>>>

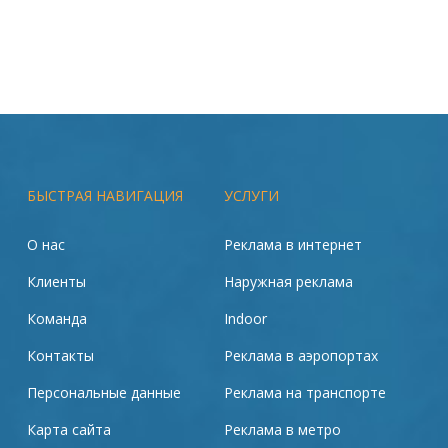
БЫСТРАЯ НАВИГАЦИЯ
УСЛУГИ
О нас
Реклама в интернет
Клиенты
Наружная реклама
Команда
Indoor
Контакты
Реклама в аэропортах
Персональные данные
Реклама на транспорте
Карта сайта
Реклама в метро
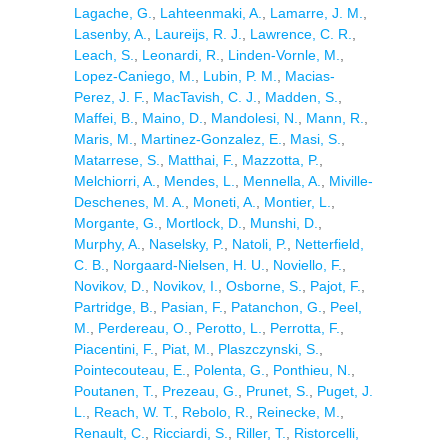
Lagache, G.
,
Lahteenmaki, A.
,
Lamarre, J. M.
,
Lasenby, A.
,
Laureijs, R. J.
,
Lawrence, C. R.
,
Leach, S.
,
Leonardi, R.
,
Linden-Vornle, M.
,
Lopez-Caniego, M.
,
Lubin, P. M.
,
Macias-
Perez, J. F.
,
MacTavish, C. J.
,
Madden, S.
,
Maffei, B.
,
Maino, D.
,
Mandolesi, N.
,
Mann, R.
,
Maris, M.
,
Martinez-Gonzalez, E.
,
Masi, S.
,
Matarrese, S.
,
Matthai, F.
,
Mazzotta, P.
,
Melchiorri, A.
,
Mendes, L.
,
Mennella, A.
,
Miville-
Deschenes, M. A.
,
Moneti, A.
,
Montier, L.
,
Morgante, G.
,
Mortlock, D.
,
Munshi, D.
,
Murphy, A.
,
Naselsky, P.
,
Natoli, P.
,
Netterfield,
C. B.
,
Norgaard-Nielsen, H. U.
,
Noviello, F.
,
Novikov, D.
,
Novikov, I.
,
Osborne, S.
,
Pajot, F.
,
Partridge, B.
,
Pasian, F.
,
Patanchon, G.
,
Peel,
M.
,
Perdereau, O.
,
Perotto, L.
,
Perrotta, F.
,
Piacentini, F.
,
Piat, M.
,
Plaszczynski, S.
,
Pointecouteau, E.
,
Polenta, G.
,
Ponthieu, N.
,
Poutanen, T.
,
Prezeau, G.
,
Prunet, S.
,
Puget, J.
L.
,
Reach, W. T.
,
Rebolo, R.
,
Reinecke, M.
,
Renault, C.
,
Ricciardi, S.
,
Riller, T.
,
Ristorcelli,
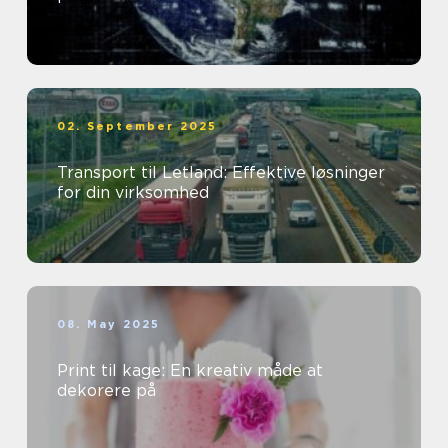
02. September 2025
Transport til Letland: Effektive løsninger
for din virksomhed
08. May 2025
Print til kage: En kreativ måde at
dekorere på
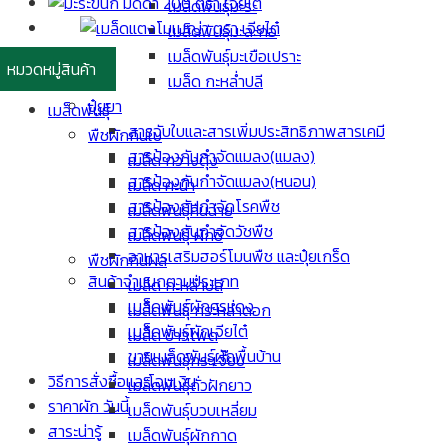
เมล็ดพันธุ์มะระ
เมล็ดพันธุ์มะละกอ
เมล็ดพันธุ์มะเขือเปราะ
หมวดหมู่สินค้า
เมล็ด กะหล่ำปลี
ปุ๋ยยา
เมล็ดพันธุ์
สารจับใบและสารเพิ่มประสิทธิภาพสารเคมี
พืชผักกินใบ
สารป้องกันกำจัดแมลง(แมลง)
เมล็ด กวางตุ้ง
สารป้องกันกำจัดแมลง(หนอน)
เมล็ด คะน้า
สารป้องกันกำจัดโรคพืช
เมล็ดพันธุ์คื่นฉ่าย
สารป้องกันกำจัดวัชพืช
เมล็ดพันธุ์ ผักชี
อาหารเสริมฮอร์โมนพืช และปุ๋ยเกร็ด
พืชผักกินผล
สินค้าจำแนกตามประเภท
เมล็ด กะหล่ำปลี
เมล็ดพันธุ์ผักศรแดง
เมล็ดพันธุ์ กระหล่ำดอก
เมล็ดพันธุ์ผักเจียไต๋
เมล็ด ข้าวโพด
ขายเมล็ดพันธุ์ผักพื้นบ้าน
เมล็ดพันธุ์กระเจี๊ยบ
วิธีการสั่งซื้อและโอนเงิน
เมล็ดพันธุ์ถั่วฝักยาว
ราคาผัก วันนี้
เมล็ดพันธุ์บวบเหลี่ยม
สาระน่ารู้
เมล็ดพันธุ์ผักกาด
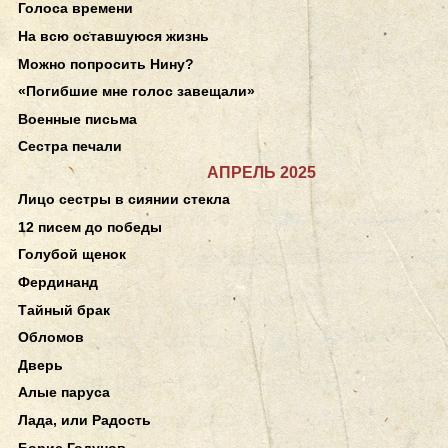
Голоса времени
На всю оставшуюся жизнь
Можно попросить Нину?
«Погибшие мне голос завещали»
Военные письма
Сестра печали
АПРЕЛЬ 2025
Лицо сестры в сиянии стекла
12 писем до победы
Голубой щенок
Фердинанд
Тайный брак
Обломов
Дверь
Алые паруса
Лада, или Радость
Борис Годунов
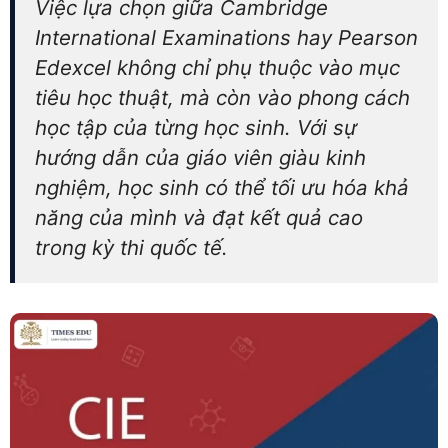
Việc lựa chọn giữa Cambridge
International Examinations hay Pearson
Edexcel không chỉ phụ thuộc vào mục
tiêu học thuật, mà còn vào phong cách
học tập của từng học sinh. Với sự
hướng dẫn của giáo viên giàu kinh
nghiệm, học sinh có thể tối ưu hóa khả
năng của mình và đạt kết quả cao
trong kỳ thi quốc tế.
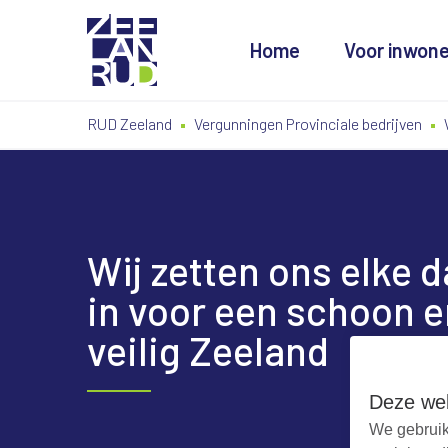
Home
Voor inwon
Ga
Spring
Sitemap
RUD Zeeland
Vergunningen Provinciale bedrijven
naar
naar
de
de
inhoud
navigatie
Wij zetten ons elke 
in voor een schoon e
veilig Zeeland
Deze web
We gebruik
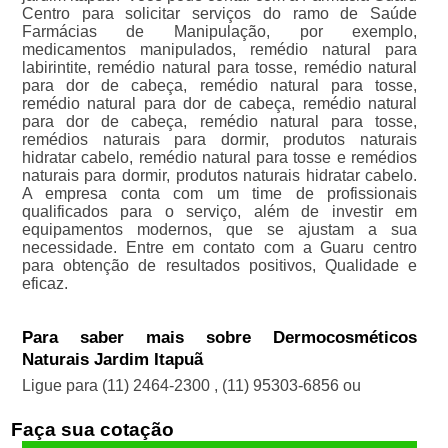
Centro para solicitar serviços do ramo de Saúde
Farmácias de Manipulação, por exemplo,
medicamentos manipulados, remédio natural para
labirintite, remédio natural para tosse, remédio natural
para dor de cabeça, remédio natural para tosse,
remédio natural para dor de cabeça, remédio natural
para dor de cabeça, remédio natural para tosse,
remédios naturais para dormir, produtos naturais
hidratar cabelo, remédio natural para tosse e remédios
naturais para dormir, produtos naturais hidratar cabelo.
A empresa conta com um time de profissionais
qualificados para o serviço, além de investir em
equipamentos modernos, que se ajustam a sua
necessidade. Entre em contato com a Guaru centro
para obtenção de resultados positivos, Qualidade e
eficaz.
Para saber mais sobre Dermocosméticos
Naturais Jardim Itapuã
Ligue para
(11) 2464-2300
,
(11) 95303-6856
ou
Faça sua cotação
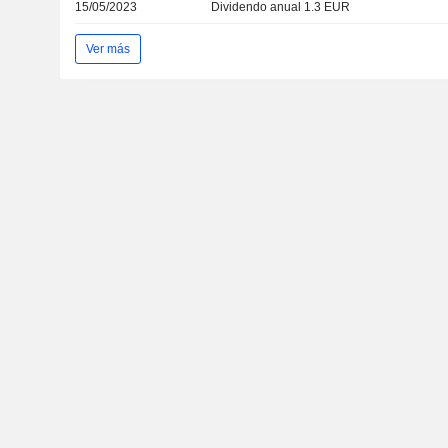
15/05/2023
Dividendo anual 1.3 EUR
Ver más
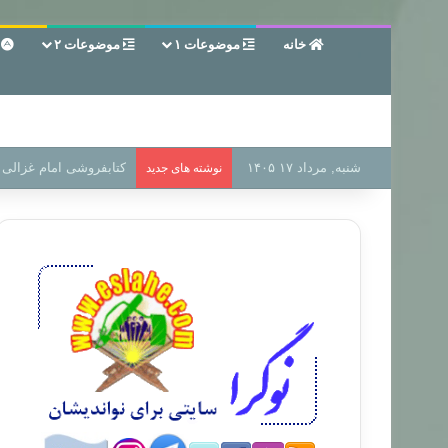
خانه
موضوعات ۱
موضوعات ۲
ع
شنبه, مرداد ۱۷ ۱۴۰۵
سر دفتر فساد در زمین‌،
نوشته های جدید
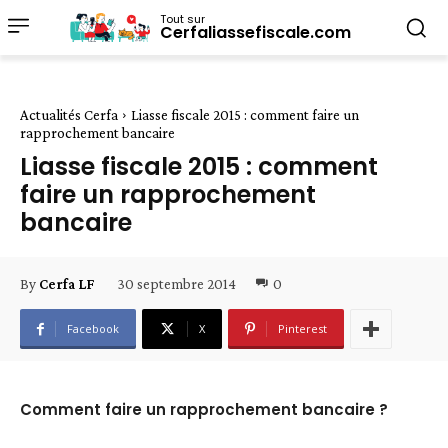
Tout sur
Cerfaliassefiscale.com
Actualités Cerfa
Liasse fiscale 2015 : comment faire un
rapprochement bancaire
Liasse fiscale 2015 : comment
faire un rapprochement
bancaire
30 septembre 2014
0
By
Cerfa LF
Facebook
X
Pinterest
Comment faire un rapprochement bancaire ?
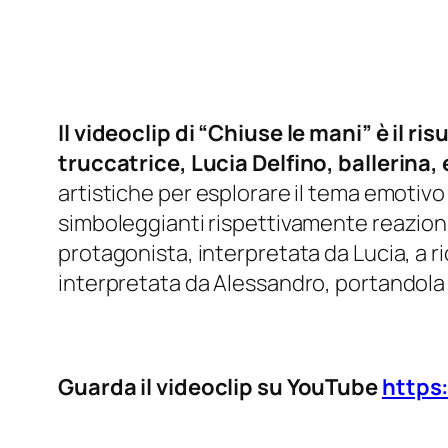
Il videoclip di “Chiuse le mani” è il r
truccatrice, Lucia Delfino, ballerina
artistiche per esplorare il tema emotivo
simboleggianti rispettivamente reazioni 
protagonista, interpretata da Lucia, a 
interpretata da Alessandro, portandola 
Guarda il videoclip su YouTube
https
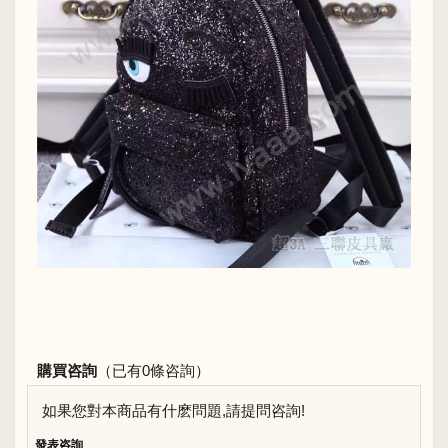
購買咨詢
（已有0條咨詢）
如果您對本商品有什麽問題,請提問咨詢!
發表咨詢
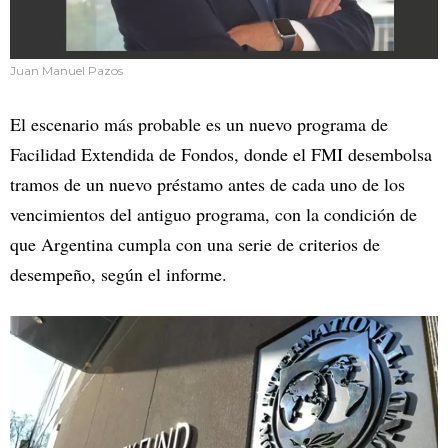
Juan Manuel Pazos
El escenario más probable es un nuevo programa de
Facilidad Extendida de Fondos, donde el FMI desembolsa
tramos de un nuevo préstamo antes de cada uno de los
vencimientos del antiguo programa, con la condición de
que Argentina cumpla con una serie de criterios de
desempeño, según el informe.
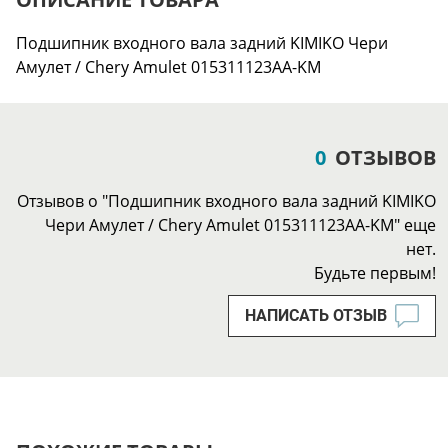
Подшипник входного вала задний KIMIKO Чери
Амулет / Chery Amulet 015311123AA-KM
0
ОТЗЫВОВ
Отзывов о "Подшипник входного вала задний KIMIKO
Чери Амулет / Chery Amulet 015311123AA-KM" еще
нет.
Будьте первым!
НАПИСАТЬ ОТЗЫВ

<<<

## DIRECTIONS FOR THIS TASK:
Going through the entries above, tally every line that contains the string "produtos", then state only the total.

## ANSWER TO THIS PROBLEM:
2